Regression analysis of low beta anomaly in a stochastic portfolio with real market data

Document Type : Original Article

Authors

Department of Mathematics and Computer Science, Faculty of Statistics, Allameh Tabatabaei University, Tehran, Iran.

Abstract
Purpose: This research aims to empirically analyze the low beta anomaly within the framework of random basket theory using linear and quantile regression. This financial anomaly refers to the higher long-term returns of a portfolio of low-beta stocks than of a portfolio of high-beta stocks. This study examines the excess growth rate generated in a random portfolio based on this financial anomaly. The statistical population of this study consists of 8 stocks from the US stock market during the period 2015 to 2023.
Methodology: To achieve the research objectives, a continuous-time dynamic model with analytical solutions is proposed. To find its optimal weights or strategies, the "functionally generated portfolios" approach and the concept of "generating functions" are used. Finally, a regression analysis of US stock market data is conducted to examine the growth rate generated in this model.
Findings: The results show that investors are always trying to increase their investment returns by adopting an appropriate method.
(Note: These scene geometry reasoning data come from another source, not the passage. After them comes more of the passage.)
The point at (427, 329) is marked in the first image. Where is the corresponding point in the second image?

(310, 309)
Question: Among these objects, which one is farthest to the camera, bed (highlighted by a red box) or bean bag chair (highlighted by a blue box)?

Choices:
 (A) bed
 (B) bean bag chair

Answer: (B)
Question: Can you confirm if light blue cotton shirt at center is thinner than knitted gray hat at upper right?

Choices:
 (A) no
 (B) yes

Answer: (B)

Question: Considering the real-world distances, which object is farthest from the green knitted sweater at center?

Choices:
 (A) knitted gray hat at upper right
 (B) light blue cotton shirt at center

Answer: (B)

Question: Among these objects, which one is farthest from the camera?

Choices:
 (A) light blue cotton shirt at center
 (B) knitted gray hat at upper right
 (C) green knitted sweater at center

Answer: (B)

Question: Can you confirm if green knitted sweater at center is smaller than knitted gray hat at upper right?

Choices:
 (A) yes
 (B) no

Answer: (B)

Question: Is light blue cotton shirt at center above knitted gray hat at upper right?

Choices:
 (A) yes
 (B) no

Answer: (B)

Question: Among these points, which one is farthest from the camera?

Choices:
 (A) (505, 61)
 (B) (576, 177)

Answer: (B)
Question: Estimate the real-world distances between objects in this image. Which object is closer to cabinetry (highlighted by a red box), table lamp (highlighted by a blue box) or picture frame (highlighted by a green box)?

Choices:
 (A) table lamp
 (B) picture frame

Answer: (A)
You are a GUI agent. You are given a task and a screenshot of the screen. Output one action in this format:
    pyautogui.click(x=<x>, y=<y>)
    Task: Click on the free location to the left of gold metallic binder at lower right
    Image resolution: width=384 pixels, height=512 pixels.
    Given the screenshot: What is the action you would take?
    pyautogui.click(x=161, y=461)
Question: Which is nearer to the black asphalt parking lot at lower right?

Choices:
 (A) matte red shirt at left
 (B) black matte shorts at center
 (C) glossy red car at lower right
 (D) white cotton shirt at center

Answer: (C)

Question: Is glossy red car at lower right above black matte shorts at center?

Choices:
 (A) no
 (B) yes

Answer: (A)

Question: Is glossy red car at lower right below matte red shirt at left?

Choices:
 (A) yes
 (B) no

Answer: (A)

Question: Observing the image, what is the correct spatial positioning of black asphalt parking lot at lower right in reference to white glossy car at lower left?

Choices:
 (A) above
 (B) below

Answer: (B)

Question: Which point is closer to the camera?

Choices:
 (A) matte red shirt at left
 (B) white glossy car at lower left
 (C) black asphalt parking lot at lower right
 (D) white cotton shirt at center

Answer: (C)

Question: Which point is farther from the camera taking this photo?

In this regard, higher returns from low-beta investment portfolios have been observed over the past few decades, and the use of random portfolios as a reasonable method to examine the portfolio's excess return in this financial anomaly is thus crucial.
Originality/Value: Given the innovative nature of this research in using stochastic portfolio theory to examine the excess growth rate generated based on the low beta anomaly, the results can help investors construct optimal portfolios with higher long-term returns.